Asked whether Malaysia will soon face severe overcapacity, FGV CEO Mohd Nazrul Izam Mansor says there are ample growth opportunities in the local market.

“There are a lot of opportunities for import substitution, especially as milk prices have been trending upwards since 2020. However, subject to the business opportunity and production capacity of the project, the joint-venture company may explore expanding its business to neighbouring countries,” he tells The Edge.

“Demand outweighs local supply of fresh milk. As of 2020, the SSL for dairy products is 3%, liquid milk is 15% and fresh milk is 65%,” he adds, noting that FGV’s priority is the local market, as the project is to support the country’s National Food Security Agenda by increasing the SSL of fresh milk and liquid milk in Malaysia, thus reducing its import bill.

An analyst points out that the increased competition in the milk market will also reduce fresh milk prices and boost the dairy products market.

Farm Fresh and Dutch Lady Malaysia are currently the two main milk-related companies listed on Bursa. They are also local leaders in the milk market.

Farm Fresh, the country’s largest dairy producer, has the capacity to produce 137 million litres a year in finished goods from its facilities in Malaysia and another 84 million litres of processed milk from its facilities in Australia. It has a total of 10,309 cows across six farms.

While Dutch Lady Malaysia does not own any dairy farms in this country, it has a Dairy Development Programme (DDP) that helps local farmers produce 37.9 million litres of milk.

Other listed companies that recently made a foray into the dairy farm business include beverage manufacturing giant Fraser & Neave Holdings Bhd (F&N), which announced plans to venture into fresh milk production in April. F&N, which is known for its carbonated drinks and condensed milk, announced plans to buy 2,726.48ha of agricultural land (Ladang Permai Damai Sdn Bhd) in Gemas, Negeri Sembilan, for RM215.59 million.

At the time, F&N CEO Lim Yew Hoe told reporters that owning fresh milk farms is part of the group’s long-term plan to be self-sufficient, achieve cost efficiency and reduce its carbon footprint. The company imports milk mainly from Australia for its milk-based products.

In September 2021, animal health solutions provider Rhone Ma Holdings Bhd and Johor-based oil palm planter Kulim (M) Bhd agreed to set up a 35:65 joint venture to vie for a slice of the dairy farming pie.

Even before more upstream capacity comes in, there may already be headwinds for existing players.

Last week, CGS-CIMB Research downgraded its recommendation on Farm Fresh to “hold” after the company’s quarterly earnings came in below consensus estimates.

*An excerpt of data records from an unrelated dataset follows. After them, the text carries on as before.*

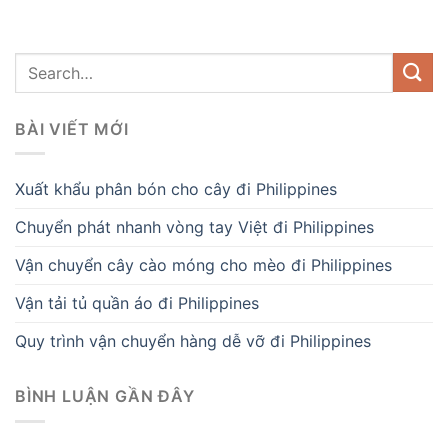
BÀI VIẾT MỚI
Xuất khẩu phân bón cho cây đi Philippines
Chuyển phát nhanh vòng tay Việt đi Philippines
Vận chuyển cây cào móng cho mèo đi Philippines
Vận tải tủ quần áo đi Philippines
Quy trình vận chuyển hàng dễ vỡ đi Philippines
BÌNH LUẬN GẦN ĐÂY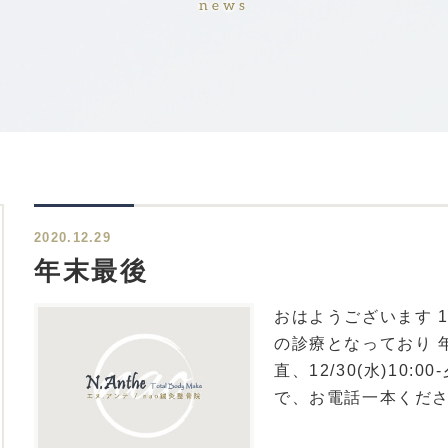
news
2020.12.29
年末最後
おはようございます 12/
の診療となっており 年内
直、12/30(水)10
で、お電話一本くださ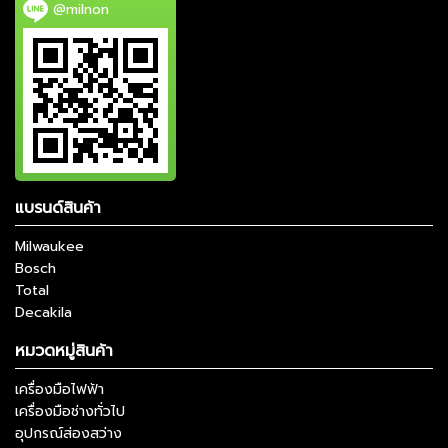
@milnon
แบรนด์สินค้า
Milwaukee
Bosch
Total
Decakila
หมวดหมู่สินค้า
เครื่องมือไฟฟ้า
เครื่องมือช่างทั่วไป
อุปกรณ์ส่องสว่าง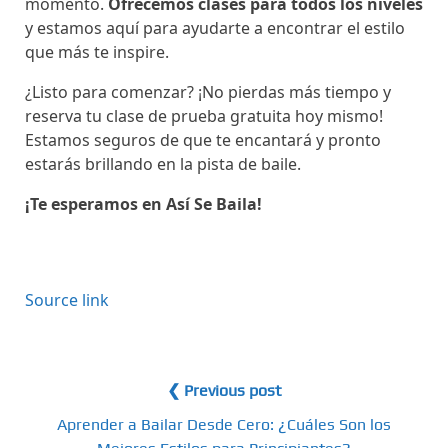
momento.
Ofrecemos clases para todos los niveles
y estamos aquí para ayudarte a encontrar el estilo
que más te inspire.
¿Listo para comenzar? ¡No pierdas más tiempo y
reserva tu clase de prueba gratuita hoy mismo!
Estamos seguros de que te encantará y pronto
estarás brillando en la pista de baile.
¡Te esperamos en Así Se Baila!
Source link
❮ Previous post
Aprender a Bailar Desde Cero: ¿Cuáles Son los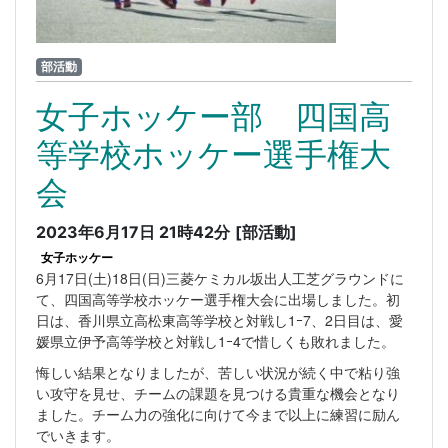
部活動
女子ホッケー部 四国高
等学校ホッケー選手権大
会
2023年6月17日 21時42分
[部活動]
女子ホッケー
6月17日(土)18日(日)三菱ケミカル坂出人工芝グラウンドに
て、四国高等学校ホッケー選手権大会に出場しました。初
日は、香川県立高松東高等学校と対戦し1ｰ7、2日目は、愛
媛県立伊予高等学校と対戦し1ｰ4で惜しくも敗れました。
悔しい結果となりましたが、苦しい状況が続く中で粘り強
い攻守を見せ、チームの課題を見つける貴重な機会となり
ました。チーム力の強化に向けて今まで以上に練習に励ん
でいきます。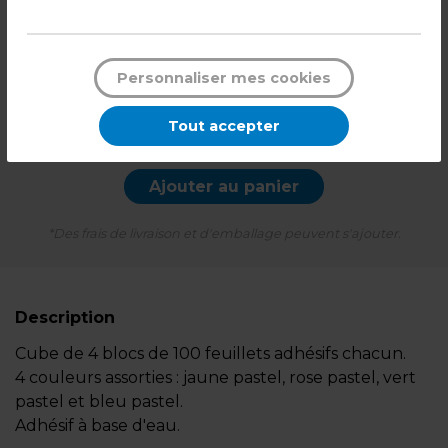
2,90
€ HT
3,48
€ TTC*
Personnaliser mes cookies
l'unité
Tout accepter
-
+
Quantité
Ajouter au panier
*Des frais de livraison et d'emballage peuvent s'ajouter.
Description
Cube de 4 blocs de 100 feuillets adhésifs chacun.
4 couleurs assorties : jaune pastel, rose pastel, vert
pastel et bleu pastel.
Adhésif à base d'eau.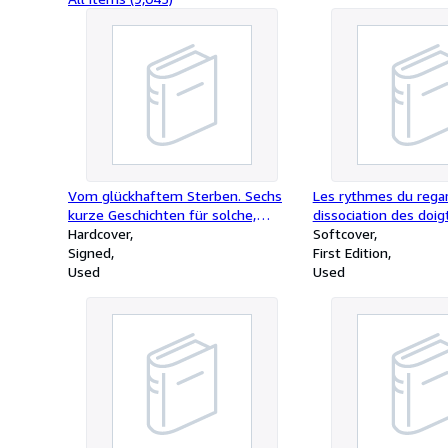
Vom glückhaftem Sterben. Sechs
Les rythmes du regar
kurze Geschichten für solche,
dissociation des doig
denen auch heute noch die Ehre
Hardcover
Softcover
mehr gilt als wie das Leben
Signed
First Edition
Used
Used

The research house expects Farm Fresh’s margins to remain pressured by higher raw milk costs despite having raised its selling prices to pass on the higher input costs.

“We lowered our FY2023 to FY2025 forecast earnings per share due to higher input and ESOS costs,” it says, adding that it has cut its target price for the stock to RM1.60 from RM1.83.

“While we like Farm Fresh as a strong proxy to growing demand for fresh milk goods in Asia, we believe that current valuations have largely priced in this factor, amid weaker-than-expected earnings growth prospects ahead.”

Farm Fresh’s share price closed at RM1.63 on Aug 25, translating to 32.6 times earnings for the current financial year ending March 2023 and a 0.7% yield, according to Bloomberg data. At the time of writing, CGS-CIMB had the only “hold” call in the stock while seven others had “buys”, with target prices ranging from UOB Kay Hian’s RM1.82 to Credit Suisse’s RM2.10.

Dutch Lady Malaysia closed at RM32.46 on Aug 25, reflecting the 28.47 times consensus earnings for FY2022 ending December and 1.54% yield. The counter is only covered by two research houses, BIMB Securities (“hold”, target price: RM33.70) and Kenanga Research (“underperform”, target price: RM28.20), Bloomberg data show.

Only time will tell which companies will be successful in their quest to milk more profits from the demand for fresh milk and dairy products in the country.